Establishing reliable indicators of the current state of school crime and safety across the nation and regularly updating and monitoring these indicators are important in ensuring the safety of our nation's students. This is the aim of Indicators of School Crime and Safety.
This report is the 18th in a series of annual publications produced jointly by the National Center for Education Statistics (NCES), Institute of Education Sciences (IES), in the U.S. Department of Education, and the Bureau of Justice Statistics (BJS) in the U.S. Department of Justice. This report presents the most recent data available on school crime and student safety. The indicators in this report are based on information drawn from a variety of data sources, including national surveys of students, teachers, principals, and postsecondary institutions. Sources include results from the School-Associated Violent Deaths Study, sponsored by the U.S. Department of Education, the Department of Justice, and the Centers for Disease Control and Prevention (CDC); the National Crime Victimization Survey and School Crime Supplement to that survey, sponsored by BJS and NCES, respectively; the Youth Risk Behavior Survey, sponsored by the CDC; the Schools and Staffing Survey, School Survey on Crime and Safety, Fast Response Survey System, ED Facts , and High School Longitudinal Study of 2009, all sponsored by NCES; the Supplementary Homicide Reports, sponsored by the Federal Bureau of Investigation; the Campus Safety and Security Survey and Civil Rights Data Collection, both sponsored by the U.S. Department of Education; and the Census of Juveniles in Residential Placement, sponsored by the U.S. Department of Justice. The most recent data collection for each indicator varied by survey, from 2009 to 2014. Each data source has an independent sample design, data collection method, and questionnaire design, or is the result of a universe data collection. Findings described in this report with comparative language (e.g., higher, lower, increase, and decrease) are statistically significant at the .05 level. Additional information about methodology and the datasets analyzed in this report may be found in appendix A.

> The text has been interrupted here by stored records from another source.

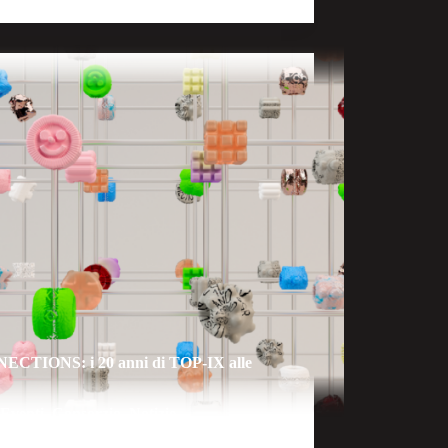
CTIONS: i 20 anni di TOP-IX alle
Eventi
,
Consorzio
,
Notizie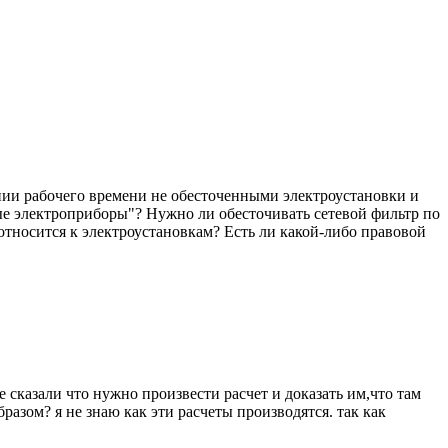
нии рабочего времени не обесточенными электроустановки и
ые электроприборы"? Нужно ли обесточивать сетевой фильтр по
относится к электроустановкам? Есть ли какой-либо правовой
е сказали что нужно произвести расчет и доказать им,что там
азом? я не знаю как эти расчеты производятся. так как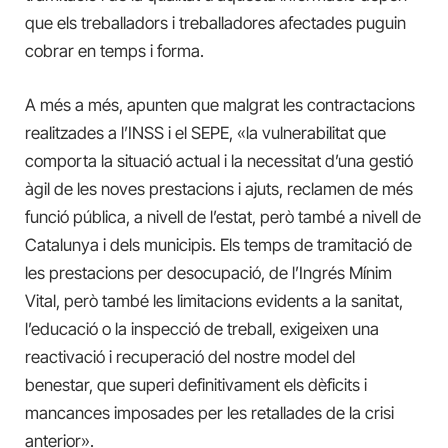
que els treballadors i treballadores afectades puguin
cobrar en temps i forma.
A més a més, apunten que malgrat les contractacions
realitzades a l’INSS i el SEPE, «la vulnerabilitat que
comporta la situació actual i la necessitat d’una gestió
àgil de les noves prestacions i ajuts, reclamen de més
funció pública, a nivell de l’estat, però també a nivell de
Catalunya i dels municipis. Els temps de tramitació de
les prestacions per desocupació, de l’Ingrés Mínim
Vital, però també les limitacions evidents a la sanitat,
l’educació o la inspecció de treball, exigeixen una
reactivació i recuperació del nostre model del
benestar, que superi definitivament els dèficits i
mancances imposades per les retallades de la crisi
anterior».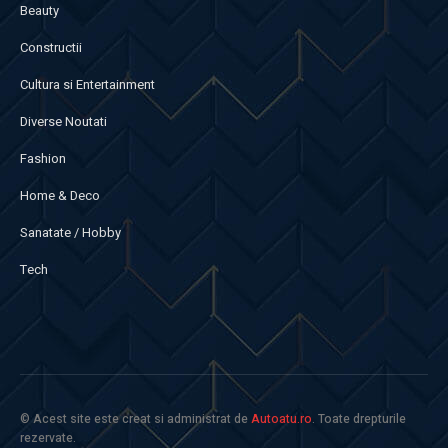
Beauty
Constructii
Cultura si Entertainment
Diverse Noutati
Fashion
Home & Deco
Sanatate / Hobby
Tech
© Acest site este creat si administrat de
Autoatu.ro
. Toate drepturile
rezervate.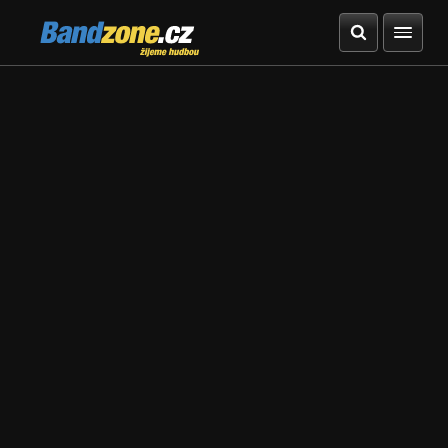
Bandzone.cz
žijeme hudbou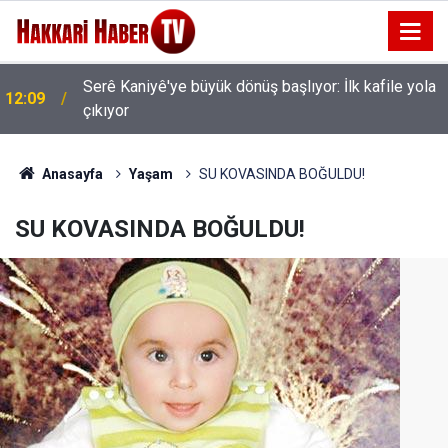
Serê Kaniyê'ye büyük dönüş başlıyor: İlk kafile yola
12:09
çıkıyor
Anasayfa
Yaşam
SU KOVASINDA BOĞULDU!
SU KOVASINDA BOĞULDU!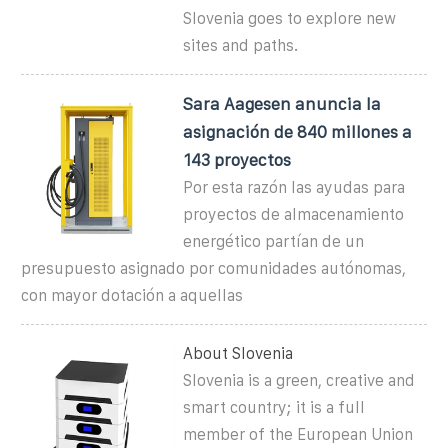
Slovenia goes to explore new
sites and paths.
Sara Aagesen anuncia la
asignación de 840 millones a
143 proyectos
Por esta razón las ayudas para
proyectos de almacenamiento
energético partían de un
presupuesto asignado por comunidades autónomas,
con mayor dotación a aquellas
About Slovenia
Slovenia is a green, creative and
smart country; it is a full
member of the European Union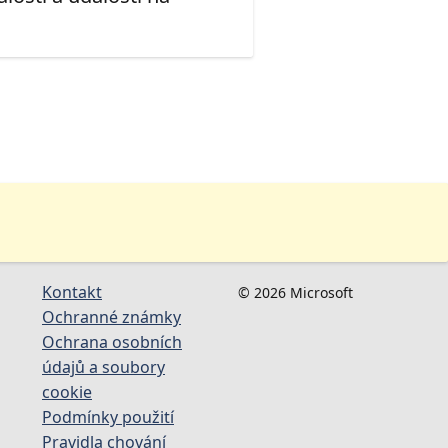
Kontakt
© 2026 Microsoft
Ochranné známky
Ochrana osobních
údajů a soubory
cookie
Podmínky použití
Pravidla chování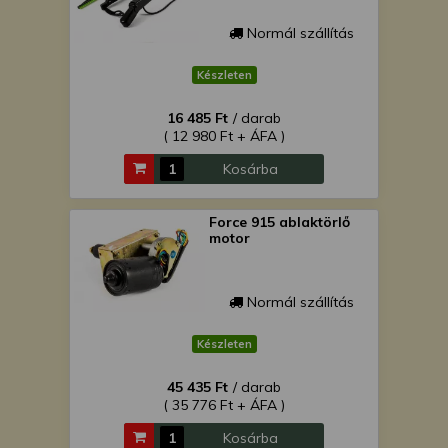
Normál szállítás
Készleten
16 485 Ft
/ darab
( 12 980 Ft + ÁFA )
Kosárba
Force 915 ablaktörlő
motor
Normál szállítás
Készleten
45 435 Ft
/ darab
( 35 776 Ft + ÁFA )
Kosárba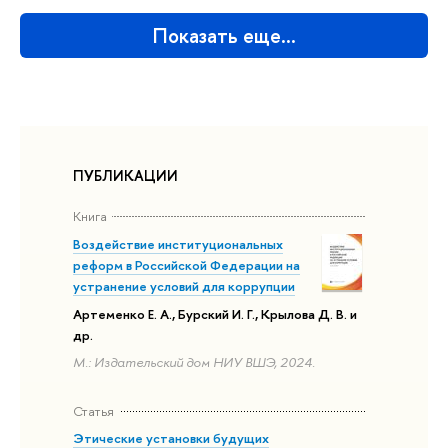
Показать еще…
ПУБЛИКАЦИИ
Книга
Воздействие институциональных
реформ в Российской Федерации на
устранение условий для коррупции
Артеменко Е. А., Бурский И. Г., Крылова Д. В. и
др.
М.: Издательский дом НИУ ВШЭ, 2024.
Статья
Этические установки будущих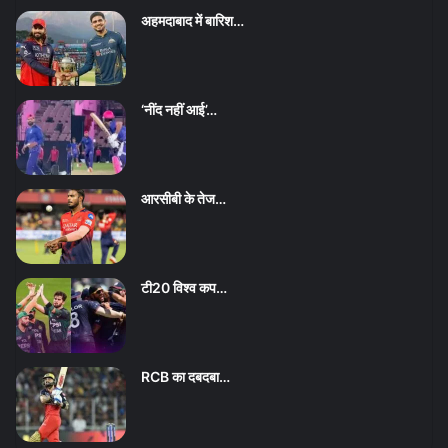
अहमदाबाद में बारिश…
‘नींद नहीं आई’…
आरसीबी के तेज…
टी20 विश्व कप…
RCB का दबदबा…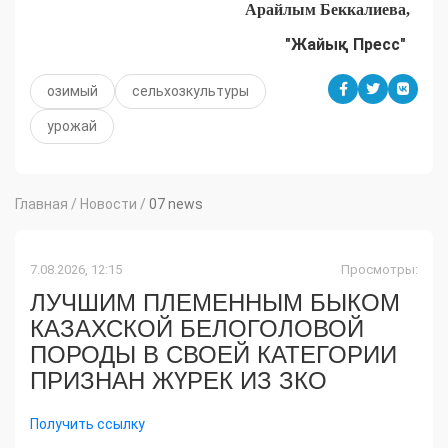
Арайлым Беккалиева,
"Жайық Пресс"
озимый
сельхозкультуры
урожай
Главная
/
Новости
/
07 news
7.08.2026, 12:15
Просмотры:
ЛУЧШИМ ПЛЕМЕННЫМ БЫКОМ
КАЗАХСКОЙ БЕЛОГОЛОВОЙ
ПОРОДЫ В СВОЕЙ КАТЕГОРИИ
ПРИЗНАН ЖҮРЕК ИЗ ЗКО
Получить ссылку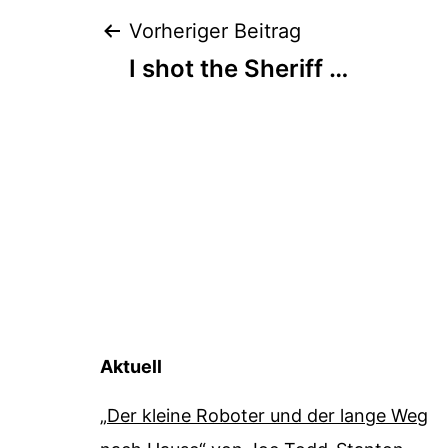
Beitragsnaviga
Vorheriger Beitrag
I shot the Sheriff …
Aktuell
„Der kleine Roboter und der lange Weg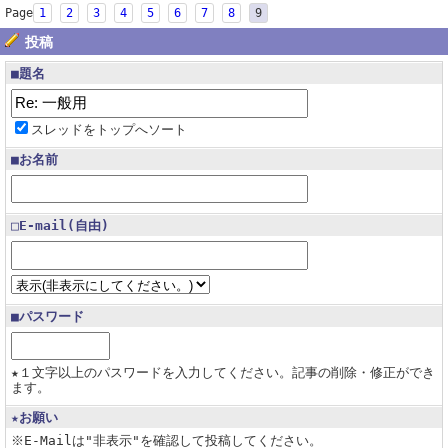
Page
1
2
3
4
5
6
7
8
9
投稿
■題名
スレッドをトップへソート
■お名前
□E-mail(自由)
■パスワード
★１文字以上のパスワードを入力してください。記事の削除・修正ができ
ます。
★お願い
※E-Mailは"非表示"を確認して投稿してください。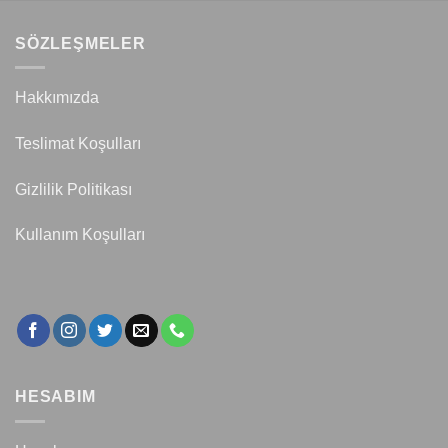
SÖZLEŞMELER
Hakkımızda
Teslimat Koşulları
Gizlilik Politikası
Kullanım Koşulları
HESABIM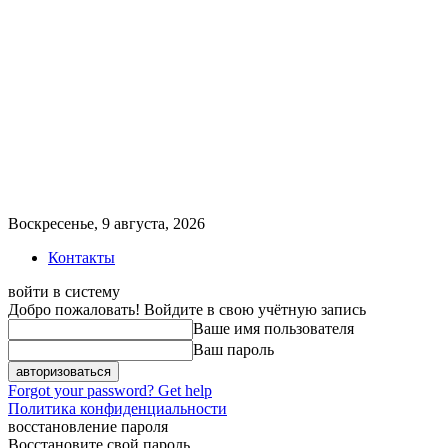
Воскресенье, 9 августа, 2026
Контакты
войти в систему
Добро пожаловать! Войдите в свою учётную запись
Ваше имя пользователя
Ваш пароль
Forgot your password? Get help
Политика конфиденциальности
восстановление пароля
Восстановите свой пароль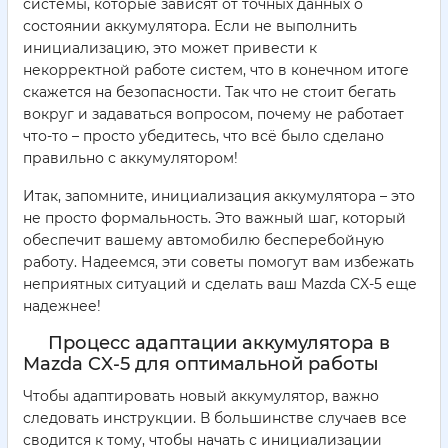
системы, которые зависят от точных данных о
состоянии аккумулятора. Если не выполнить
инициализацию, это может привести к
некорректной работе систем, что в конечном итоге
скажется на безопасности. Так что не стоит бегать
вокруг и задаваться вопросом, почему не работает
что-то – просто убедитесь, что всё было сделано
правильно с аккумулятором!
Итак, запомните, инициализация аккумулятора – это
не просто формальность. Это важный шаг, который
обеспечит вашему автомобилю бесперебойную
работу. Надеемся, эти советы помогут вам избежать
неприятных ситуаций и сделать ваш Mazda CX-5 еще
надежнее!
Процесс адаптации аккумулятора в
Mazda CX-5 для оптимальной работы
Чтобы адаптировать новый аккумулятор, важно
следовать инструкции. В большинстве случаев все
сводится к тому, чтобы начать с инициализации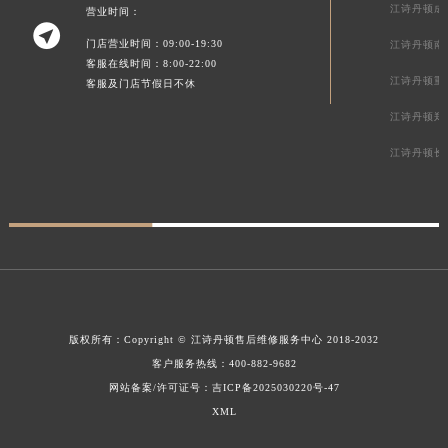
江诗丹顿成
营业时间：

门店营业时间：09:00-19:30
江诗丹顿南
客服在线时间：8:00-22:00
江诗丹顿重
客服及门店节假日不休
江诗丹顿郑
江诗丹顿长
版权所有：
Copyright ©
江诗丹顿售后维修服务中心
2018-2032
客户服务热线：
400-882-9682
网站备案/许可证号：吉ICP备2025030220号-47
XML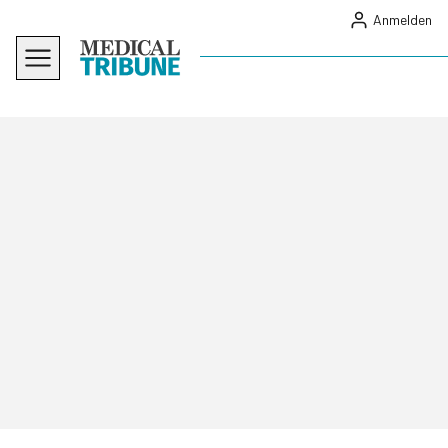
Anmelden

This report covers topics such as victimization, teacher injury, bullying and cyber-bullying, school conditions, fights, weapons, availability and student use of drugs and alcohol, student perceptions of personal safety at school, and criminal incidents at postsecondary institutions. Indicators of crime and safety are compared across different population subgroups and over time. Data on crimes that occur away from school are offered as a point of comparison where available.